The Windfall opens with Jha family organizing a dinner for their neighbors, to break them the news of their moving out from East Delhi to swanky new establishments of Gurgaon. Mr. Jha has recently made money after selling his internet venture, which in turn is helping out in living his dreams. Unfortunately, his mother is not there to witness his success.
While Mr. Jha is brimming with excitement, Mrs. Jha is a nervous wreck and doesn’t like to move out of her comfort zone. She is trying her best to support her husband, but she is unable to understand the unnecessary expenses Mr. Jha is making for their life in Gurgaon. Chandeliers, Sofas studded with crystals in them is making her dizzy like anything. On the other hand, their son who is studying in America is trying to keep his relationship with an American Girl secret along with a downfall in his semester grades.

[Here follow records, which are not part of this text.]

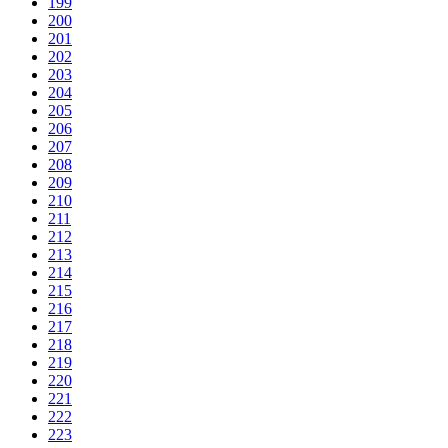
199
200
201
202
203
204
205
206
207
208
209
210
211
212
213
214
215
216
217
218
219
220
221
222
223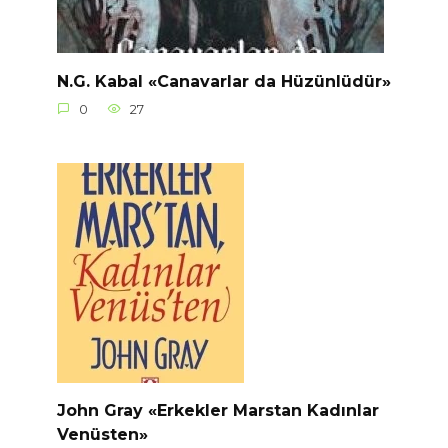
N.G. Kabal «Canavarlar da Hüzünlüdür»
0
27
John Gray «Erkekler Marstan Kadınlar
Venüsten»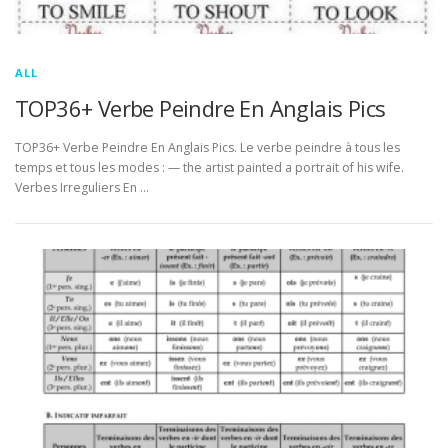
ALL
TOP36+ Verbe Peindre En Anglais Pics
TOP36+ Verbe Peindre En Anglais Pics. Le verbe peindre à tous les
temps et tous les modes : — the artist painted a portrait of his wife.
Verbes Irreguliers En …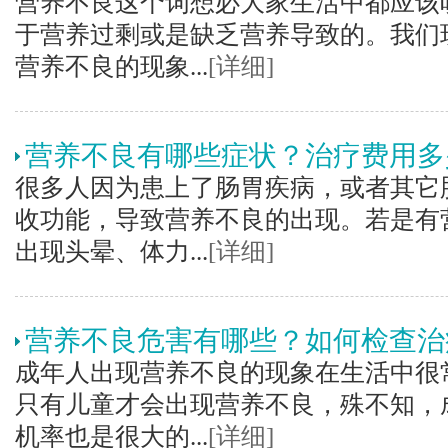
营养不良这个词想必大家生活中都应该
于营养过剩或是缺乏营养导致的。我们
营养不良的现象...
[详细]
营养不良有哪些症状？治疗费用多
很多人因为患上了肠胃疾病，或者其它
收功能，导致营养不良的出现。若是有
出现头晕、体力...
[详细]
营养不良危害有哪些？如何检查治
成年人出现营养不良的现象在生活中很
只有儿童才会出现营养不良，殊不知，
机率也是很大的...
[详细]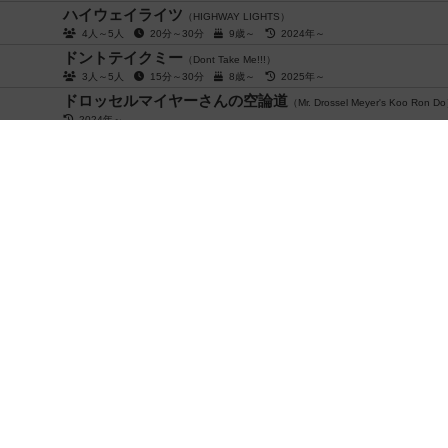
ハイウェイライツ
（HIGHWAY LIGHTS）
4人～5人
20分～30分
9歳～
2024年～
ドントテイクミー
（Dont Take Me!!!）
3人～5人
15分～30分
8歳～
2025年～
ドロッセルマイヤーさんの空論道
（Mr. Drossel Meyer's Koo Ron D
2024年～
ドラゴン・ディエゴ
（Diego Drachenzahn）
2人～4人
15分前後
5歳～
2009年～
ドラゴンレース
（Fiery Dragons / Drachenstark）
2人～4人
15分前後
5歳～
2006年～
ドブル
（Dobble / Spot it!）
2人～8人
15分前後
7歳～
2009年～
トポロメモリー
（Topolo Memory）
2人～5人
10分前後
5歳～
2018年～
デュプリク / アイデンティク
（Duplik / Identik）
3人～10人
45分前後
12歳～
2006年～
閉じる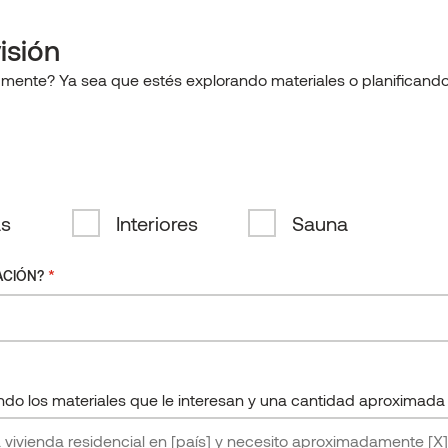
0
ES
IAS
TEHNOLOĢIJA
CONTACTO
isión
mente? Ya sea que estés explorando materiales o planificando t
English
Clear
search
Eesti
Suomi
Deutsch
as
Interiores
Sauna
Español
Irish
*
ACIÓN?
Lietuviškai
Latviešu
endo los materiales que le interesan y una cantidad aproximada 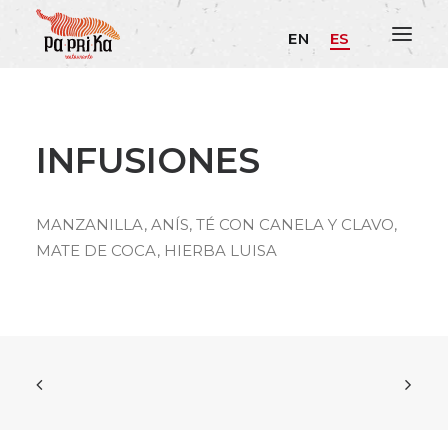
EN
ES
INFUSIONES
MANZANILLA, ANÍS, TÉ CON CANELA Y CLAVO,
MATE DE COCA, HIERBA LUISA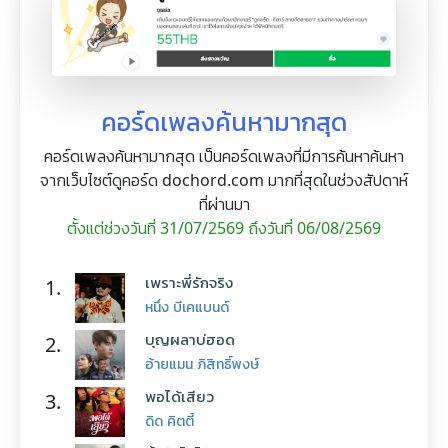
คอร์ดเพลงค้นหามากสุด
คอร์ดเพลงค้นหามากสุด เป็นคอร์ดเพลงที่มีการค้นหาค้นหา
จากเว็บไซต์ดูคอร์ด dochord.com มากที่สุดในช่วงสัปดาห์
ที่ผ่านมา
ตั้งแต่ช่วงวันที่ 31/07/2569 ถึงวันที่ 06/08/2569
เพราะพี่รักจริง
1.
หนึ่ง บีเคแบนด์
บุญผลาบ่ฮอด
2.
อ้ายแมน ภิสิทธิ์พงษ์
พอได้เสียว
3.
ดิด คิตตี้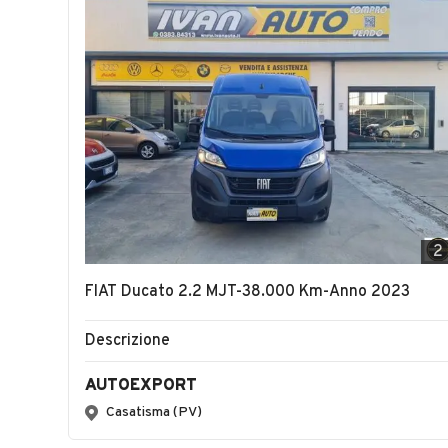
2
FIAT Ducato 2.2 MJT-38.000 Km-Anno 2023
Descrizione
AUTOEXPORT
Casatisma (PV)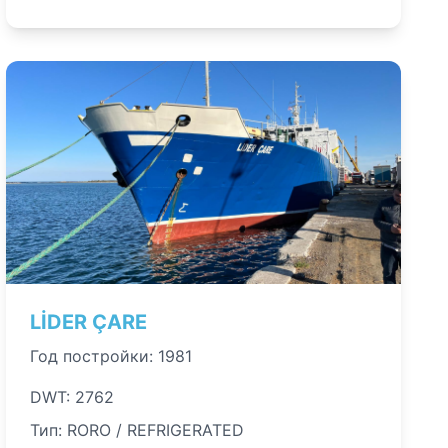
LİDER ÇARE
Год постройки: 1981
DWT: 2762
Тип: RORO / REFRIGERATED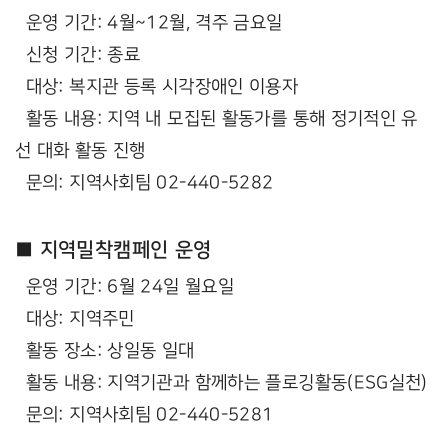
운영 기간: 4월~12월, 격주 금요일
신청 기간: 종료
대상: 복지관 등록 시각장애인 이용자
활동 내용: 지역 내 모집된 활동가를 통해 정기적인 유
선 대화 활동 진행
문의: 지역사회팀 02-440-5282
■ 지역밀착캠페인 운영
운영 기간: 6월 24일 월요일
대상: 지역주민
활동 장소: 상일동 일대
활동 내용: 지역기관과 함께하는 플로깅활동(ESG실천)
문의: 지역사회팀 02-440-5281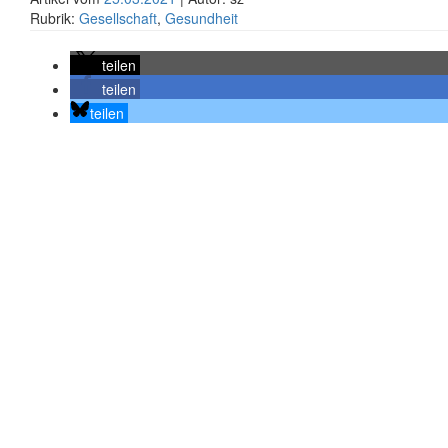
Rubrik:
Gesellschaft
,
Gesundheit
teilen
teilen
teilen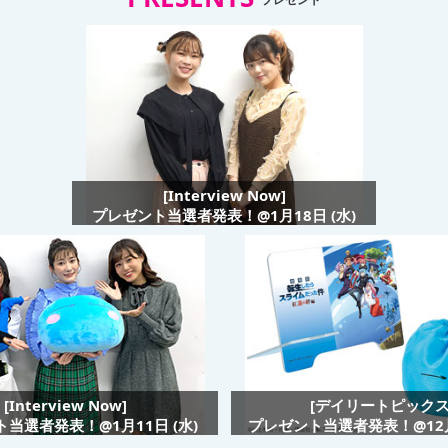
[Interview Now]
プレゼント当選者発表！@1月18日 (水)
[Interview Now]
[デイリートピックス
当選者発表！@1月11日 (水)
プレゼント当選者発表！@12月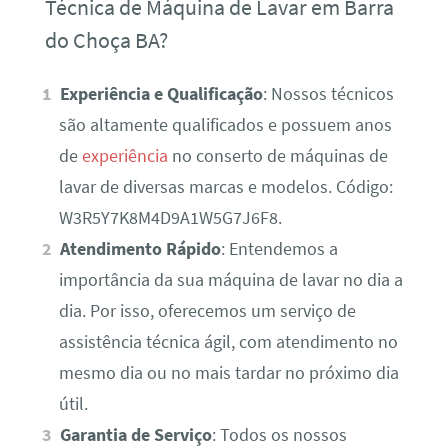
Técnica de Máquina de Lavar em Barra
do Choça BA?
Experiência e Qualificação
: Nossos técnicos
são altamente qualificados e possuem anos
de
experiência
no conserto de máquinas de
lavar de diversas marcas e modelos. Código:
W3R5Y7K8M4D9A1W5G7J6F8.
Atendimento Rápido
: Entendemos a
importância da sua máquina de lavar no dia a
dia. Por isso, oferecemos um serviço de
assistência técnica ágil, com atendimento no
mesmo dia ou no mais tardar no próximo dia
útil.
Garantia de Serviço
: Todos os nossos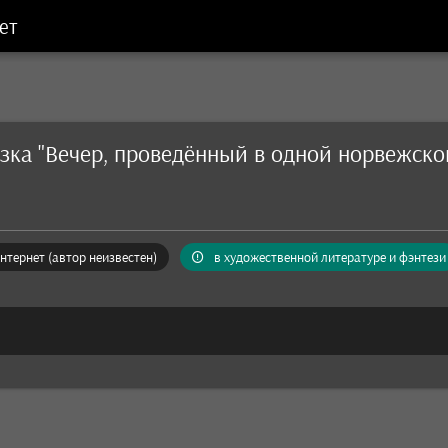
ет
зка "Вечер, проведённый в одной норвежско
нтернет (автор неизвестен)
в художественной литературе и фэнтези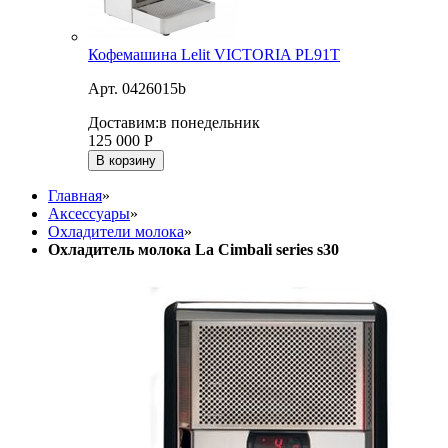
Кофемашина Lelit VICTORIA PL91T
Арт. 0426015b
Доставим:
в понедельник
125 000
Р
В корзину
Главная
»
Аксессуары
»
Охладители молока
»
Охладитель молока La Cimbali series s30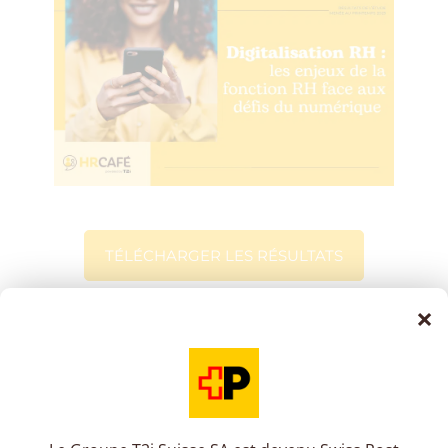
TÉLÉCHARGER LES RÉSULTATS
×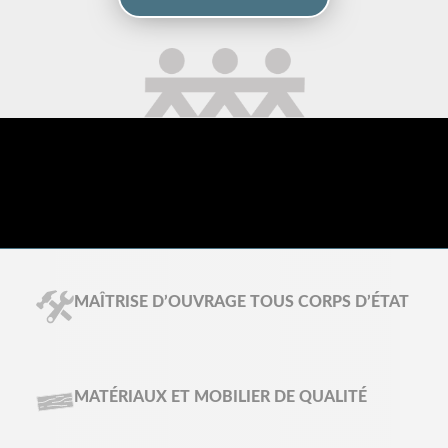
MAÎTRISE D’OUVRAGE TOUS CORPS D’ÉTAT
MATÉRIAUX ET MOBILIER DE QUALITÉ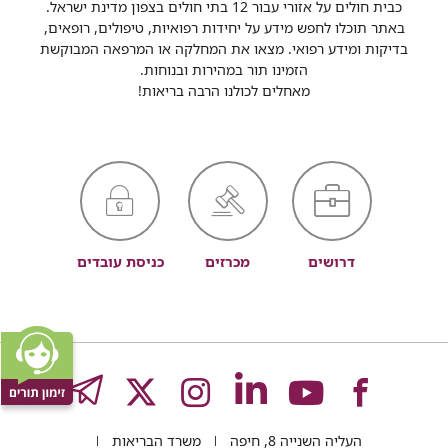
כבית חולים על אזורי עבור 12 בתי חולים בצפון מדינת ישראל.
באתר תוכלו לחפש מידע על יחידות רפואיות, טיפולים, רופאים,
בדיקות ומידע רפואי. מצאו את המחלקה או המרפאה המבוקשת
הזמינו תור במהירות ובנוחות.
מאחלים לכולנו הרבה בריאות!
דרושים
מכרזים
כניסת עובדים
לעמוד
לעמוד
לעמוד
לעמוד
לעמוד
GRAM
העליה השנייה 8, חיפה
משרד הבריאות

Once the Jha family settles in their new Gurgaon home, things take an unexpected and hilarious turn when Mr. Chopra and his family enters their life. The swanky neighbor has everything, a full-time guard who also acts as a spy to keep an eye out on competition next door, a gold laden fat wife who suits his lifestyle and a useless brat as his son to keep his name in the market. Once Mr. Copra and Mr. Jha meet, the real competition begins; the complex game of humble brag one-up-manship with their neighbors, who casually drop references to Harrods and luxurious recreation clubs and new Jaguars. It seems that once you’re rich, only being richer will do.
The move which was supposed to make life better for Jha’s turns their lives upside down, and one day they realize they should’ve focussed on the things that matter the most, not the crystals in their sofa set.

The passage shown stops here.